“CN has structured its rates to create an economic incentive for customers to acquire, over time, more robust tank cars that meet the higher safety standard of the more recent CPC-1232 design,” spokesman Mark Hallman told the Grand Forks Herald.
“[W]e price crude differently for different car types. . . . The CPC-1232 is our favorite car when it comes to pricing or attracting business,” CN Chief Marketing Officer J.J. Ruest said at a Feb. 10 conference
CN did not comment on the specifics of the rate increase, but a Canadian crude oil shipper told the newspaper that CN was charging up to 5% more to move some DOT-111 cars. The shipper said the additional freight charges could impact the cost structure of CBR, which is now a major method of moving crude oil from areas under-served by pipelines, such as the North Dakota’s Bakken region and Canada’s Alberta oil sands.

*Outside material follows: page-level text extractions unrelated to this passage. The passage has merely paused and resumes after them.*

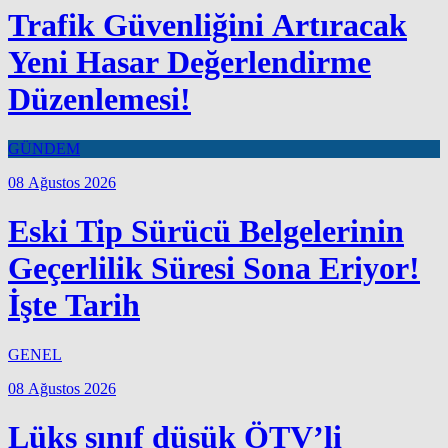
Trafik Güvenliğini Artıracak
Yeni Hasar Değerlendirme
Düzenlemesi!
GÜNDEM
08 Ağustos 2026
Eski Tip Sürücü Belgelerinin
Geçerlilik Süresi Sona Eriyor!
İşte Tarih
GENEL
08 Ağustos 2026
Lüks sınıf düşük ÖTV’li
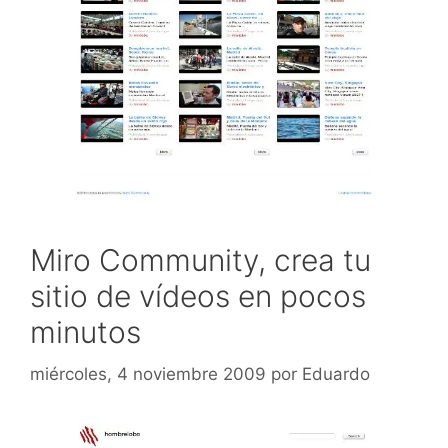
Miro Community, crea tu
sitio de vídeos en pocos
minutos
miércoles, 4 noviembre 2009
por
Eduardo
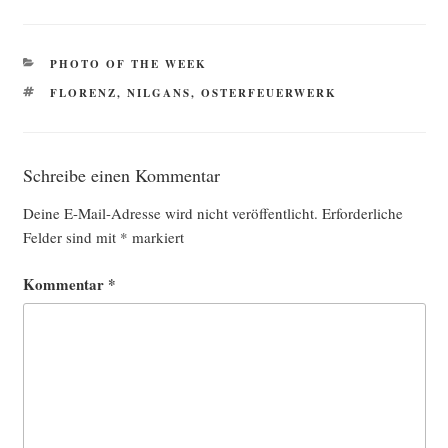
KATEGORIEN
PHOTO OF THE WEEK
SCHLAGWÖRTER
FLORENZ
,
NILGANS
,
OSTERFEUERWERK
Schreibe einen Kommentar
Deine E-Mail-Adresse wird nicht veröffentlicht.
Erforderliche
Felder sind mit
*
markiert
Kommentar
*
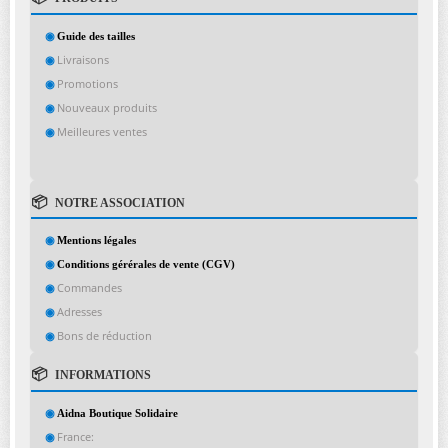
Guide des tailles
Livraisons
Promotions
Nouveaux produits
Meilleures ventes
NOTRE ASSOCIATION
Mentions légales
Conditions gérérales de vente (CGV)
Commandes
Adresses
Bons de réduction
INFORMATIONS
Aidna Boutique Solidaire
France:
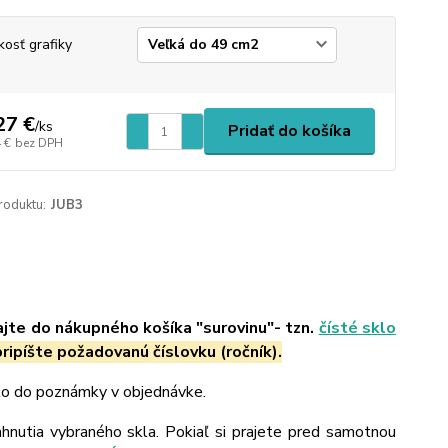
kosť grafiky
27 €
/
ks
Pridať do košíka
 €
bez DPH
roduktu:
JUB3
ajte do nákupného košíka "surovinu"- tzn.
čísté sklo
ripíšte požadovanú číslovku (ročník).
 to do poznámky v objednávke.
ahnutia vybraného skla. Pokiaľ si prajete pred samotnou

CN’s Hallman said the economic incentive for customers to use safer tank cars applied to all its routes. The railroad supports AAR and RSICTC (Railway Supply Institute Committee on Tank Cars) appeals to the U.S. PHMSA (Pipeline and Hazardous Materials Safety Administration) for a rulemaking retrofitting or phasing out pre-CPC-1232 DOT-111 cars and improving standards for new tank cars.
The newspaper said that oil traders “are concerned that CN may set a precedent that is quickly followed. . . . Canadian Pacific Railway spokesman Ed Greenberg declined to comment on whether CP was charging different rates for older railcars. ‘We are discussing rate structures with our customers as we work directly with them,’ he said.”